■ TASK INSTRUCTIONS ■
When copying the data below, keep only the lines from the one with "Налобный фонарь NITECORE NU25 UL" through the one with "All investment services are provided by Wise", word for word, and skip the pictures.

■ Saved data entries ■
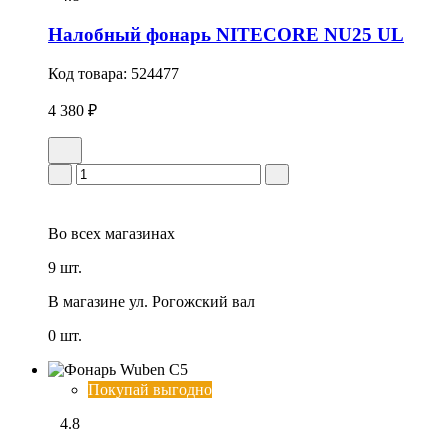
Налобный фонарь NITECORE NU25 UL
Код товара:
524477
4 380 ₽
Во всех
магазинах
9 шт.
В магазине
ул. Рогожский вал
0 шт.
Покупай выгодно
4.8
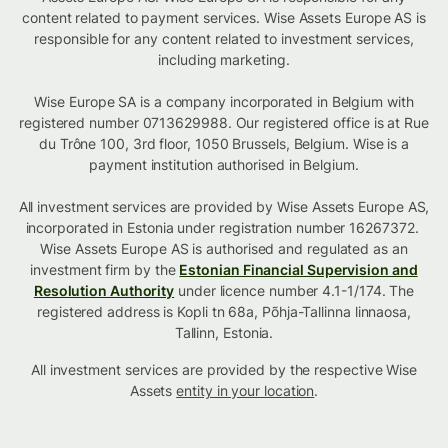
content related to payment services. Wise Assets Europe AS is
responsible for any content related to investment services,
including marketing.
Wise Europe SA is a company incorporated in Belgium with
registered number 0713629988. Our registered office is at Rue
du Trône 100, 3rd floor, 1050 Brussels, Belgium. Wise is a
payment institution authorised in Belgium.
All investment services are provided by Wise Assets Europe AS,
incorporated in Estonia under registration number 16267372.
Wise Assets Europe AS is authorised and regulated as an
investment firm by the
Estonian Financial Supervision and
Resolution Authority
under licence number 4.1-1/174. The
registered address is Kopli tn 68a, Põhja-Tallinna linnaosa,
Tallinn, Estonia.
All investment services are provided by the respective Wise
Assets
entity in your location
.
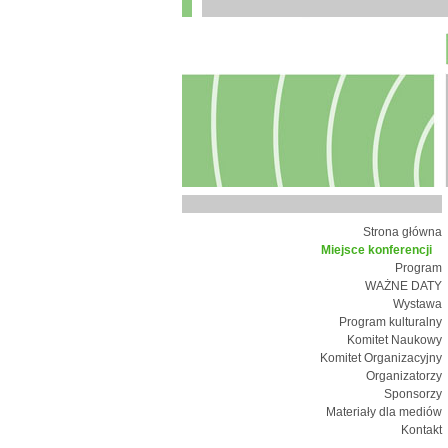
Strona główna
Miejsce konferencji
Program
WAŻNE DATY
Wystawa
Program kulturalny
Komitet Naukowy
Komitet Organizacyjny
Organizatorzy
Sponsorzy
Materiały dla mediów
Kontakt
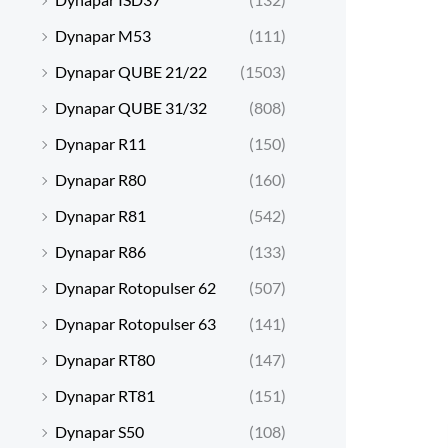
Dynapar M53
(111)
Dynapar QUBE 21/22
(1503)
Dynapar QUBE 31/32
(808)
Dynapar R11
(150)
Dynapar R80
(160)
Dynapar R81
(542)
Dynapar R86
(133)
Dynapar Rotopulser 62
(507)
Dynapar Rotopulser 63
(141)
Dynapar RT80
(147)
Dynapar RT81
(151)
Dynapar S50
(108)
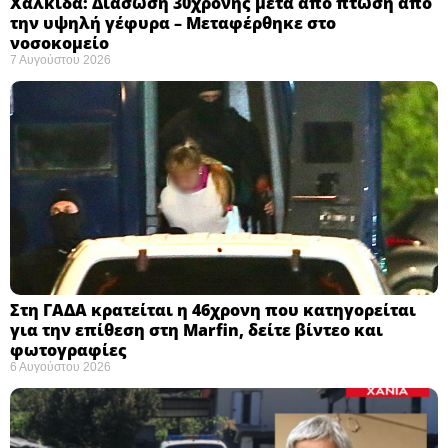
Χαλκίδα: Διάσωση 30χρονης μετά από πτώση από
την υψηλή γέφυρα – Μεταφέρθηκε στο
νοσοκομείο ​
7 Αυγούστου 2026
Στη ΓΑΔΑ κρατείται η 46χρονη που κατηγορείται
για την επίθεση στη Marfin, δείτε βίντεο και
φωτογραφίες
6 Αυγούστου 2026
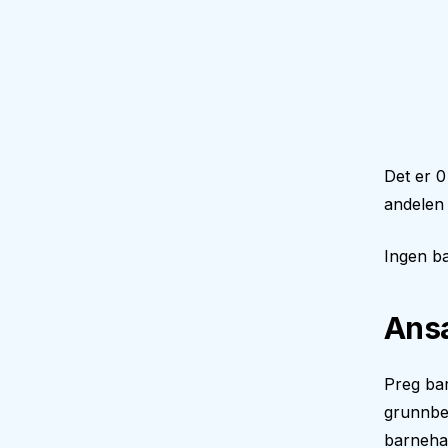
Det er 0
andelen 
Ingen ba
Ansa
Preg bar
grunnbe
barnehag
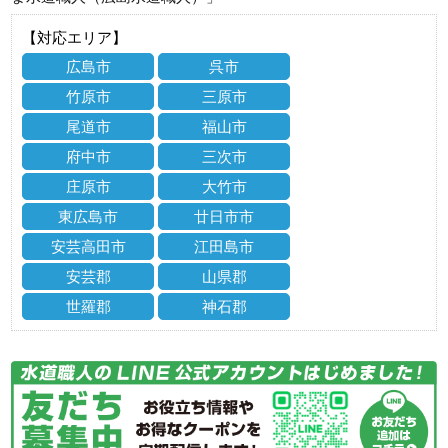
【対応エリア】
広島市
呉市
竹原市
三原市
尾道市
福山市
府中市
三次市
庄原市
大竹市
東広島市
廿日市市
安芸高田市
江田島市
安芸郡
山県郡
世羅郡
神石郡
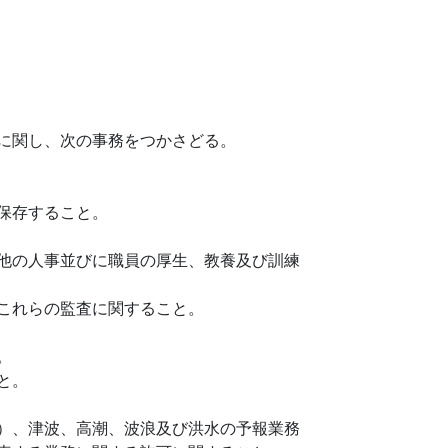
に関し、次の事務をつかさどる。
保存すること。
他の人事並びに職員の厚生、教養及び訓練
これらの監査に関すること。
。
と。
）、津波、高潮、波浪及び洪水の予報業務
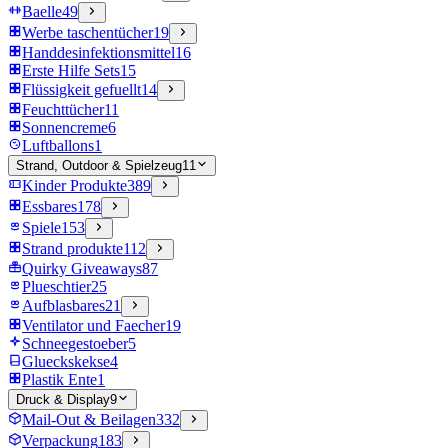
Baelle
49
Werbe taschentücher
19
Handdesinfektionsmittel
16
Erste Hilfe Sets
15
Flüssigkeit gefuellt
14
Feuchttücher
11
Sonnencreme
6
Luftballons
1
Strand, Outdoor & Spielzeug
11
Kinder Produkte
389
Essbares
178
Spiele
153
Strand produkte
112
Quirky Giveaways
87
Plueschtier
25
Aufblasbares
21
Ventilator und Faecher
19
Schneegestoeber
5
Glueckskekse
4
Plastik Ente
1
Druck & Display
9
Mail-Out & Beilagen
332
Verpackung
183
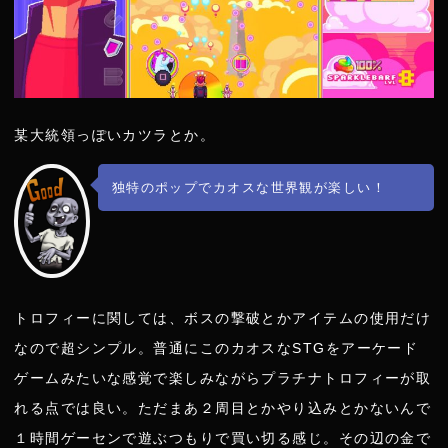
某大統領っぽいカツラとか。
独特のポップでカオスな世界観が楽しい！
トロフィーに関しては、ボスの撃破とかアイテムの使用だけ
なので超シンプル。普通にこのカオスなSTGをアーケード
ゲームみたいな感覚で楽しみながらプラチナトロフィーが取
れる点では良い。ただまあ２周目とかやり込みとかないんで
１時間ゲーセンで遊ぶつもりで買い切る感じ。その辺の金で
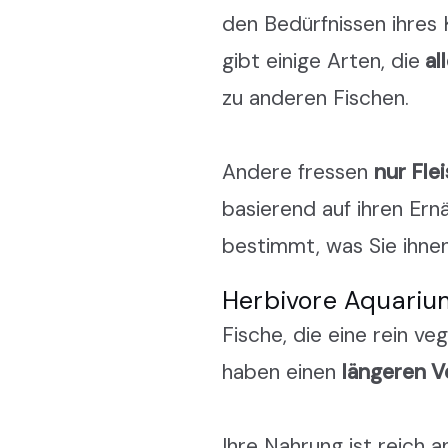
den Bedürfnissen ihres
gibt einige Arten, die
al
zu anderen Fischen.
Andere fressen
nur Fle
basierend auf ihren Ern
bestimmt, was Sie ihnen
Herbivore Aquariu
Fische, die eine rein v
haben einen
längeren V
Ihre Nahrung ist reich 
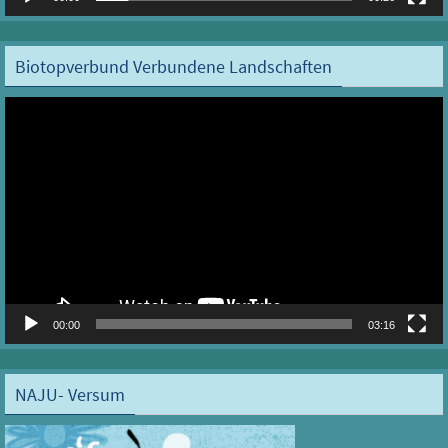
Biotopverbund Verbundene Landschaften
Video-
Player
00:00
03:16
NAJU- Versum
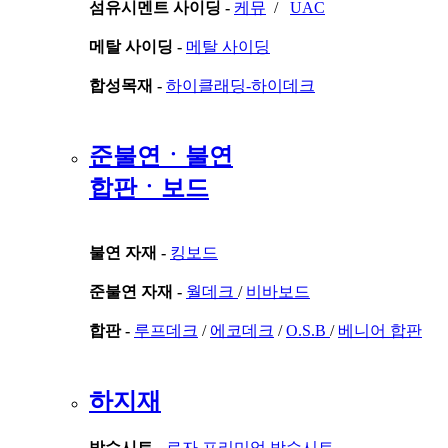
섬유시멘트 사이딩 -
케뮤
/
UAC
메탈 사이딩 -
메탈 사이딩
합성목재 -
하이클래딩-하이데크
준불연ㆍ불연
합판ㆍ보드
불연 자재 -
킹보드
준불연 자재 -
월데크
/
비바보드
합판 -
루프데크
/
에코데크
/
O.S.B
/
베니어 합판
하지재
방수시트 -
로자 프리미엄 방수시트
* * *
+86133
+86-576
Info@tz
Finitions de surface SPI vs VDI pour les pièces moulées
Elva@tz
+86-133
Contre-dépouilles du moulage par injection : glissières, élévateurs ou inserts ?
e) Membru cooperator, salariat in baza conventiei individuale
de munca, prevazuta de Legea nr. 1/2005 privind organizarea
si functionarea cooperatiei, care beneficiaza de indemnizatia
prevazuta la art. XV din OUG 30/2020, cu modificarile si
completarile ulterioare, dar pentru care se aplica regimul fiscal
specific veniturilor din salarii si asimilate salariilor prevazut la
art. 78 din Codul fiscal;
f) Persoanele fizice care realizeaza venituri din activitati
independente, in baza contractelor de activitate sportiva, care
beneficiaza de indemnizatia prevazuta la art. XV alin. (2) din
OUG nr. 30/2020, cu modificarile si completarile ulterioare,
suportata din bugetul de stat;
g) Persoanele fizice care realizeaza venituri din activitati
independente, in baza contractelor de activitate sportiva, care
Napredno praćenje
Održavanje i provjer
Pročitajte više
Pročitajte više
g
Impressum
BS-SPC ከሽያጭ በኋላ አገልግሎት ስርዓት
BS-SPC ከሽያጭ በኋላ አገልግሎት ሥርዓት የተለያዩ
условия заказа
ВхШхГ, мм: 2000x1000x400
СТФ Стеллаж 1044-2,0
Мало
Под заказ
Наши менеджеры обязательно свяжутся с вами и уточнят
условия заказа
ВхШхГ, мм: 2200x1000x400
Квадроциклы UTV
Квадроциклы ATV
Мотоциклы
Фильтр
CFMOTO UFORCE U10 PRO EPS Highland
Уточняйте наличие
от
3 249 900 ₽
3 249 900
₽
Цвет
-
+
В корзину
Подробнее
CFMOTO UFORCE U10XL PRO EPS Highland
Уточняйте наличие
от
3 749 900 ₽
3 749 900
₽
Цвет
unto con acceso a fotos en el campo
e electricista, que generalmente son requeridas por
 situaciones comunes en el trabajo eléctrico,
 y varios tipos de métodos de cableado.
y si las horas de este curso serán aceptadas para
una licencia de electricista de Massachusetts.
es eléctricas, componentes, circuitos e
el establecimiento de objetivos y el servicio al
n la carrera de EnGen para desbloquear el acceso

■ TASK SOLUTION ■
Налобный фонарь NITECORE NU25 UL
Код товара:
524477
4 380 ₽
Во всех
магазинах
9 шт.
В магазине
ул. Рогожский вал
0 шт.
Покупай выгодно
4.8
content related to payment services. Wise Assets Europe AS is
responsible for any content related to investment services,
including marketing.
Wise Europe SA is a company incorporated in Belgium with
registered number 0713629988. Our registered office is at Rue
du Trône 100, 3rd floor, 1050 Brussels, Belgium. Wise is a
payment institution authorised in Belgium.
All investment services are provided by Wise Assets Europe AS,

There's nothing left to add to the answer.